Text is an abstraction; an interpretation of some particular sequence of byte values. It depends - fundamentally and unavoidably - on an encoding. Because this isn't a blog, I'll spare you the history lesson here, but suffice to say that Java's char type does not simply store a character of text. It stores an unsigned two-byte value, which may represent a character of text. Because there are more characters of text in Unicode than two bytes can represent, sometimes two adjacent chars in an array are required to represent a character of text. (And, of course, there is probably code out there that abuses the char type simply because someone wanted an unsigned equivalent of short. I may even have written some myself. That era is a blur for me.)
Anyway, the point is: using .readChar() is going to read two bytes from your file, and store them into a char within your char[], and the corresponding numeric value is not going to be anything like the one you wanted - unless your file happens to be encoded using the same encoding that Java uses natively, called UTF-16.
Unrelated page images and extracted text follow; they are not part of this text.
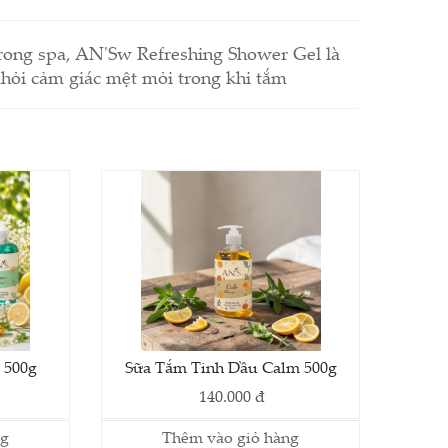
 trong spa, AN'Sw Refreshing Shower Gel là
khỏi cảm giác mệt mỏi trong khi tắm
 500g
Sữa Tắm Tinh Dầu Calm 500g
140.000 đ
ng
Thêm vào giỏ hàng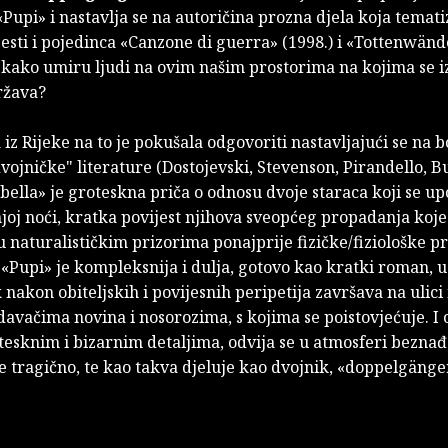
 «Pupi» i nastavlja se na autoričina prozna djela koja temati
esti i pojedinca «Canzone di guerra» (1998.) i «Tottenwände
i kako umiru ljudi na ovim našim prostorima na kojima se i
ržava?
a iz Rijeke na to je pokušala odgovoriti nastavljajući se na 
dvojničke" literature (Dostojevski, Stevenson, Pirandello, B
abella» je groteskna priča o odnosu dvoje staraca koji se u
oj noći, kratka povijest njihova sveopćeg propadanja koje 
 naturalističkim prizorima ponajprije fizičke/fiziološke pr
 «Pupi» je kompleksnija i dulja, gotovo kao kratki roman, u
k nakon obiteljskih i povijesnih peripetija završava na ulici 
avačima novina i nosorozima, s kojima se poistovjećuje. I 
tesknim i bizarnim detaljima, odvija se u atmosferi beznađa
e tragično, te kao takva djeluje kao dvojnik, «doppelgänge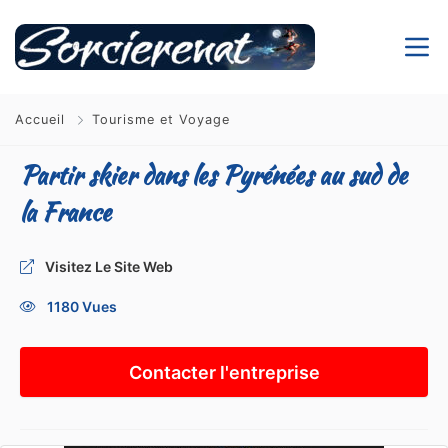
Accueil
Tourisme et Voyage
Partir skier dans les Pyrénées au sud de
la France
Visitez Le Site Web
1180 Vues
Contacter l'entreprise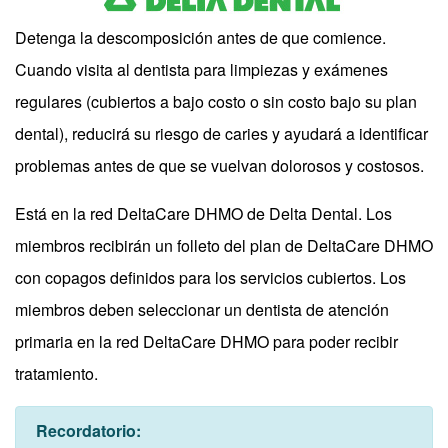
Detenga la descomposición antes de que comience.
Cuando visita al dentista para limpiezas y exámenes
regulares (cubiertos a bajo costo o sin costo bajo su plan
dental), reducirá su riesgo de caries y ayudará a identificar
problemas antes de que se vuelvan dolorosos y costosos.
Está en la red DeltaCare DHMO de Delta Dental. Los
miembros recibirán un folleto del plan de DeltaCare DHMO
con copagos definidos para los servicios cubiertos. Los
miembros deben seleccionar un dentista de atención
primaria en la red DeltaCare DHMO para poder recibir
tratamiento.
Recordatorio: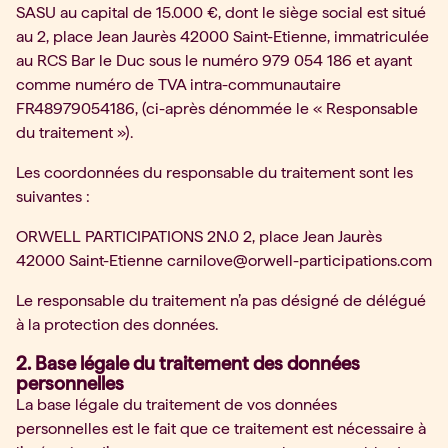
SASU au capital de 15.000 €, dont le siège social est situé
au 2, place Jean Jaurès 42000 Saint-Etienne, immatriculée
au RCS Bar le Duc sous le numéro 979 054 186 et ayant
comme numéro de TVA intra-communautaire
FR48979054186,
(ci-après dénommée le « Responsable
du traitement »).
Les coordonnées du responsable du traitement sont les
suivantes :
ORWELL PARTICIPATIONS 2N.0 2, place Jean Jaurès
42000 Saint-Etienne carnilove@orwell-participations.com
Le responsable du traitement n’a pas désigné de délégué
à la protection des données.
2. Base légale du traitement des données
personnelles
La base légale du traitement de vos données
personnelles est le fait que ce traitement est nécessaire à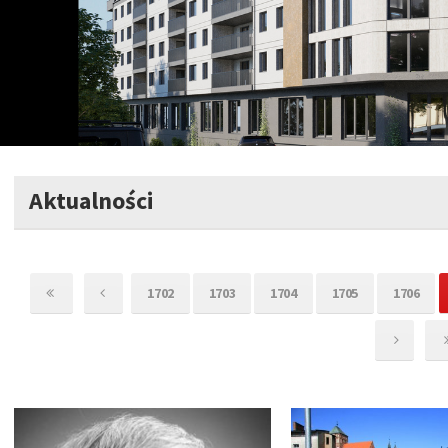
Aktualności
1702
1703
1704
1705
1706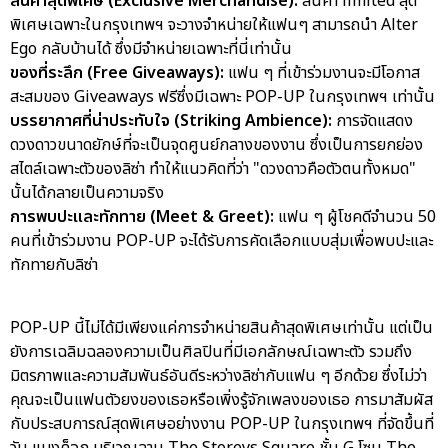
สินค้าสุดพิเศษ (Exclusive Merchandise):
สินค้า limited สุด
พิเศษเฉพาะในกรุงเทพฯ จะวางจำหน่ายให้แฟนๆ สามารถนำ Alter
Ego กลับบ้านได้ ซึ่งมีจำหน่ายเฉพาะที่นี่เท่านั้น
ของที่ระลึก (Free Giveaways):
แฟน ๆ ที่เข้าร่วมงานจะมีโอกาส
สะสมของ Giveaways ฟรีซึ่งมีเฉพาะ POP-UP ในกรุงเทพฯ เท่านั้น
บรรยากาศที่น่าประทับใจ (Striking Ambience):
การจัดแสดง
ดวงดาวขนาดยักษ์ที่จะเป็นจุดศูนย์กลางของงาน ซึ่งเป็นการยกย่อง
สไตล์เฉพาะตัวของลิซ่า ทำให้แนวคิดที่ว่า "ดวงดาวคือตัวตนทั้งหมด"
นั้นได้กลายเป็นความจริง
การพบปะและทักทาย (Meet & Greet):
แฟน ๆ ผู้โชคดีจำนวน 50
คนที่เข้าร่วมงาน POP-UP จะได้รับการคัดเลือกแบบสุ่มเพื่อพบปะและ
ทักทายกับลิซ่า
POP-UP นี้ไม่ได้มีเพียงแค่การจำหน่ายสินค้าสุดพิเศษเท่านั้น แต่เป็น
ยังการเฉลิมฉลองความเป็นศิลปินที่มีเอกลักษณ์เฉพาะตัว รวมถึง
มิตรภาพและความสัมพันธ์อันดีระหว่างลิซ่ากับแฟน ๆ อีกด้วย ซึ่งไม่ว่า
คุณจะเป็นแฟนตัวยงของเธอหรือเพิ่งรู้จักเพลงของเธอ การมาสัมผัส
กับประสบการณ์สุดพิเศษอย่างงาน POP-UP ในกรุงเทพฯ ที่จัดขึ้นที่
You cannot properly read and interpret the file without knowing the file encoding. Full stop. You can at best delude yourself into believing that you can read it. You also cannot have "random access" to a text file - i.e., indexing according to a number of characters of text - unless the encoding in question is constant width. (Otherwise, of course, you can't just calculate the distance-in-bytes into the file where a given character of text is; it depends on how many bytes the previous characters took up, which depends on which characters they are.) Many text encodings are not constant width. One of the most popular, which frankly is the sane default recommendation for most tasks these days, is not. In which case you are simply out of luck for the problem you describe.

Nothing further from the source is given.